A Thought on Trauma

Jordan Peterson was interviewed at the Aspen Ideas Festival a few years ago and, during the Q and A portion, John McWhorter asked him a question: How do you know when a student with unusual preferred pronouns is earnestly searching for identity and acceptance, versus just playing a game of manipulation and posturing?

Peterson answered the question, then addressed his opposition to compelled speech, then, in classic Petersonian fashion, he continued to think out loud.

“…you have a Type 1 and Type 2 error problem. So one error is you don’t call students what they deserve to be called… And the other error is you call students what they want to be called even though they don’t deserve it. And so, what you’re trying to do, optimally, is you’re trying to minimize those errors, and to do that, you have to take a middle route. Now, what you’ve decided to do, and I’m not criticizing it, is you’ve decided to allow for the possibility 100% of one of those errors because you think it’s a less significant error. And, you know, you might be right. But it’s not like you’re acting in an error-free manner. You’ve just decided to minimize one form of error at the expense of the other.”

In Jonathan Haidt and Greg Lukianoff’s book The Coddling of the American Mind, they discuss, among other things, the fact that the word “trauma” is used much more loosely than it used to.

Originally, trauma meant either a permanent physical injury or an emotional event “outside the range of usual human experience” that causes “significant symptoms of emotional distress in almost everyone.”

Trauma, therefore, also has a Type 1 and Type 2 error problem.
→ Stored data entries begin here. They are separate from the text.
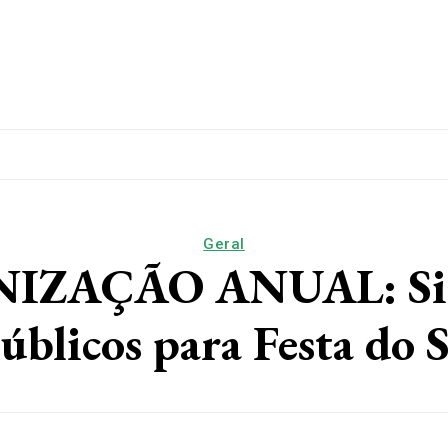
lítica
Esporte
Educação
Saúde
Papo De Esqui
Geral
ZAÇÃO ANUAL: Sisp
úblicos para Festa do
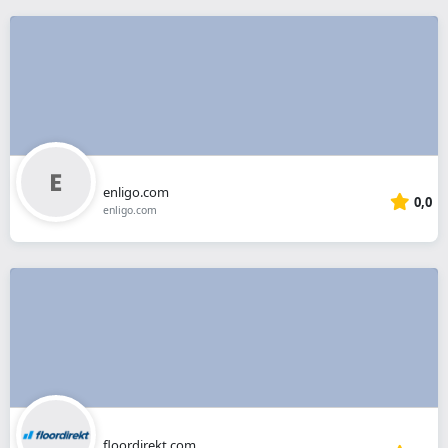
enligo.com
0,0
enligo.com
floordirekt.com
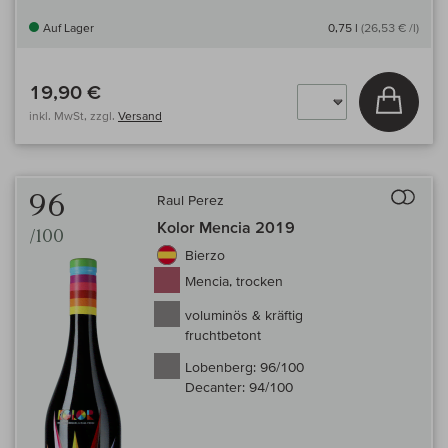
Auf Lager
0,75 l
(26,53 € /l)
19,90 €
In den
inkl. MwSt, zzgl.
Versand
Auf 
96
Raul Perez
Kolor Mencia 2019
/100
Bierzo
Mencia, trocken
voluminös & kräftig
fruchtbetont
Lobenberg:
96/100
Decanter:
94/100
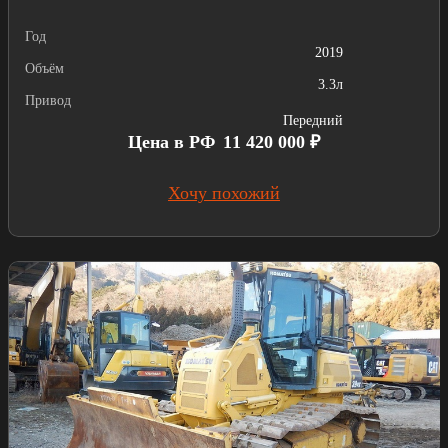
Год
2019
Объём
3.3л
Привод
Передний
Цена в РФ
11 420 000 ₽
Хочу похожий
One error is you push through genuine trauma and cause greater damage. And the other error is you treat smaller stresses and inconveniences as genuine trauma, thereby causing non-trauma to have many of the effects of real trauma.
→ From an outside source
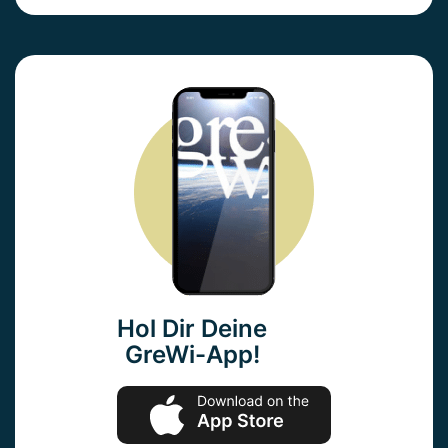
Hol Dir Deine
GreWi-App!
It’s absolutely true that trauma, by the original definition, can “dysregulate the nervous system” and “steal your sense of self.” 
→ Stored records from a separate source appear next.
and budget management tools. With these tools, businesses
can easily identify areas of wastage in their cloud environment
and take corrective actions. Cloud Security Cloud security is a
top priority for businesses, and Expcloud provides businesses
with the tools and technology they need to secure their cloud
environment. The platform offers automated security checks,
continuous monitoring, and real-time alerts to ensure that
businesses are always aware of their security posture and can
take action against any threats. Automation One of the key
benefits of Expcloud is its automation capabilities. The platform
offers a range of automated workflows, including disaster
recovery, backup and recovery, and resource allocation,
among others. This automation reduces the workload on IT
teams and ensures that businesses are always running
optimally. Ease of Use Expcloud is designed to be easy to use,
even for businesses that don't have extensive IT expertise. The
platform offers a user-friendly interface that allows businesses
However, as Haidt and Lukianoff have noted, modern, enlightened culture has decided to minimize one form of error at the expense of the other. And, because of that decision, that Type 2 error has become an epidemic. Young people across the US are suffering the effects of trauma in spite of suffering no traumatic events. 

I, like Peterson, would recommend a middle route. Genuine trauma does sometimes happen. And also, what doesn’t kill you does make you stronger. 

After all, when Edward Jenner famously deliberately infected everyone he knew with cowpox, they all got sick. And getting sick made them stronger. Down the line, when they all caught smallpox and the people around them were dropping dead, they didn’t.